John Drury’s “This is Tazewell County, Illinois” (1954), page 297, offers this description of Parkland:

“Only community of Spring Lake Township is Parkland, which in 1950 had a population of 20. It is located southwest of Pekin on the Chicago & Illinois Midland Railroad and is served by the post office in nearby Manito (Mason County). Among the first settlers of Spring Lake Township were the McLeashes, Hibbards and Claytons.

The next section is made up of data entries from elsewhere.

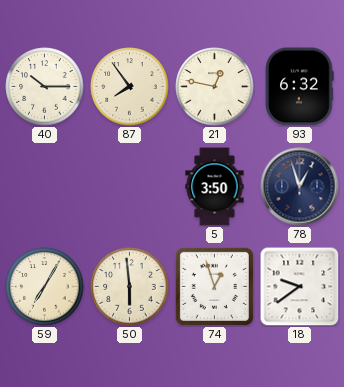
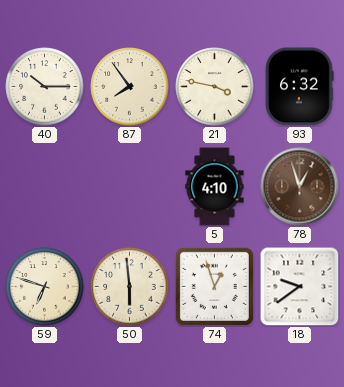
21: 12:47 -> 3:47
5: 3:50 -> 4:10
78 dial: navy -> brown
59: 7:05 -> 6:48
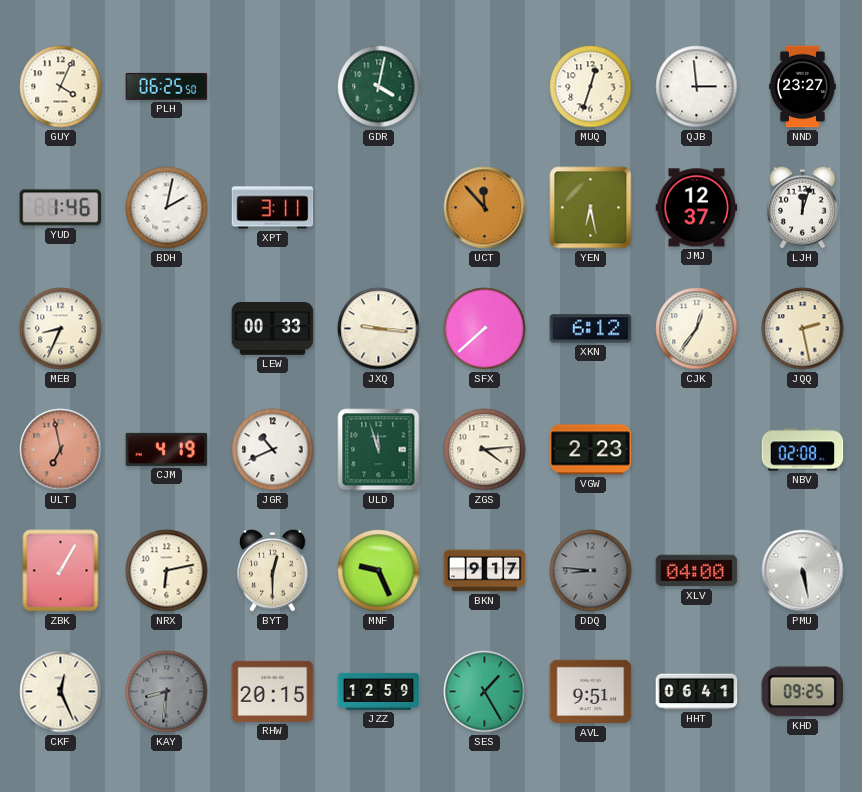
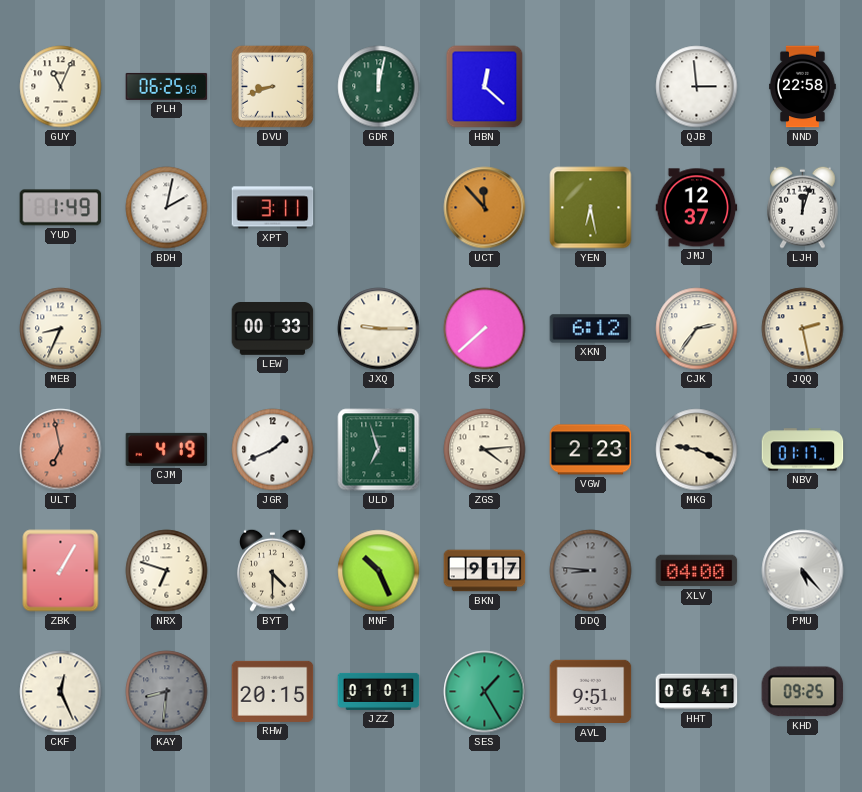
GUY: 4:04 -> 11:04
DVU: none -> 8:42
GDR: 4:02 -> 12:02
HBN: none -> 12:22
MUQ: 12:33 -> none
NND: 23:27 -> 22:58
YUD: 1:46 -> 1:49
JXQ: 9:16 -> 9:15
CJK: 12:36 -> 2:36
JGR: 10:41 -> 1:41
ULD: 11:57 -> 6:57
MKG: none -> 9:19
NBV: 02:08 -> 01:17
NRX: 6:13 -> 6:48
BYT: 12:30 -> 4:30
MNF: 9:26 -> 10:26
PMU: 5:28 -> 5:23
JZZ: 12:59 -> 01:01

Another early settler was Joseph Offut, who built a log cabin on the border of Spring Lake in the southwest corner of the township.”

In this detail of an 1873 plat map of Spring Lake Township, Hainesville is shown to be the location of Spring Lake School House No. 6.
By 1891 the former land of Benjamin S. Prettyman had passed to the ownership of A. Bateson, as shown in this detail of an 1891 plat map of Spring Lake Township.

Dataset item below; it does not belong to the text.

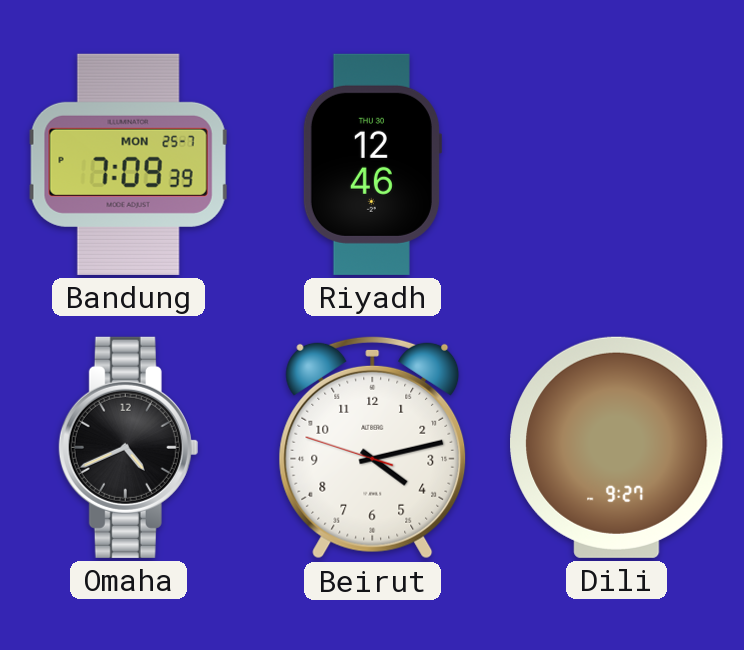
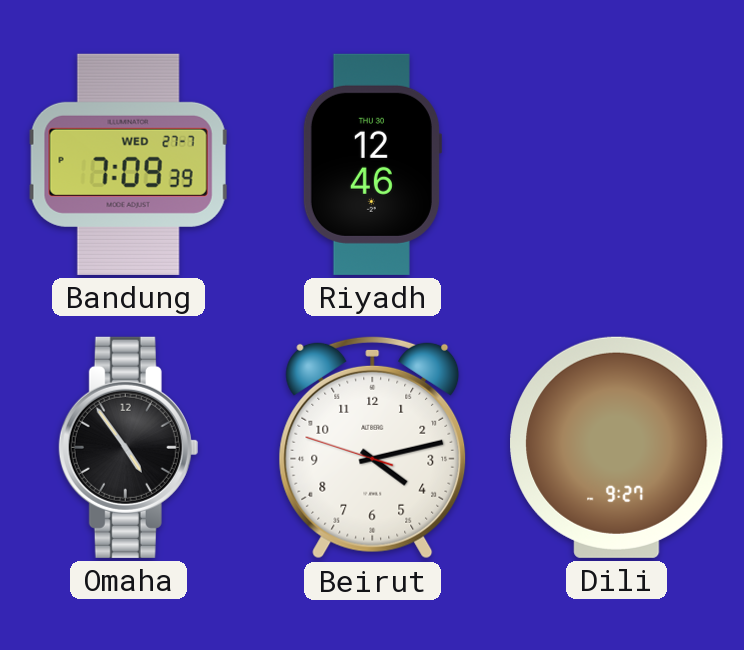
Bandung date: MON 25-7 -> WED 27-7
Omaha: 4:41 -> 4:54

Parkland started out in the 1800s as the small pioneer farming settlement of Prettyman, named for Benjamin S. Prettyman on whose farmland the settlement had been established. However, on Sept. 7, 1860, the settlement, which by then was designed as a railroad depot, was formally platted as “Hainesville.” Both the Prettyman and Haines families were early pioneer settlers of Pekin, and Benjamin S. Prettyman, who held great swaths of land in Tazewell County, served Pekin as city attorney and was later elected mayor of Pekin.

Even though the community’s name was Hainesville, the settlement’s Post Office address throughout the latter 1800s continued to be designated as “Prettyman.” In 1899, however, Hainesville was renamed “Parkland” – and this time the U.S. Postal Service went along with the name change. Parkland had its own post office until 1918.

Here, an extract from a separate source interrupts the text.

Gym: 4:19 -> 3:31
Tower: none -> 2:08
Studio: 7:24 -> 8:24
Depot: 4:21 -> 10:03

Hainesville was renamed Parkland in 1899. This plat of Parkland from the 1910 atlas of Tazewell County two grain elevators, a train depot, a post office and general store, and the old Hainesville school house.
Parkland, formerly Hainesville, and its environs are shown in this detail of a 1910 plat map of Spring Lake Township.

The official plat of Hainesville (Parkland) resembles a checkerboard, with four streets going northwest to southeast (Prairie, Main, Highland, and South) and four intersecting streets going southwest to northeast (First, Second, Third, and Fourth, with the numbers starting at the street along the railroad). There is no trace of most of those streets today. Third Street is today called Parkland Road, while Prairie Street is Spring Lake Road. Aerial photographs today show evidence of a faint trail along what was, or would have been, Fourth Street, and an unpaved footpath exists today along the track of South Street.

The railroad on Parkland’s southeast border still operates today, but it has been long since Parkland has had a depot.

Parkland and its environs, from a 1929 Spring Lake Township plat map.
Parkland, shown here in this 1954 aerial photograph, is the oldest unincorporated community in Spring Lake Township. Originally named Prettyman, it was formally platted as a railroad depot in 1860 and named Hainesville, then renamed Parkland in 1899.
Parkland today, shown in this Google Maps satellite view, has only two streets, a farm, and a few homes.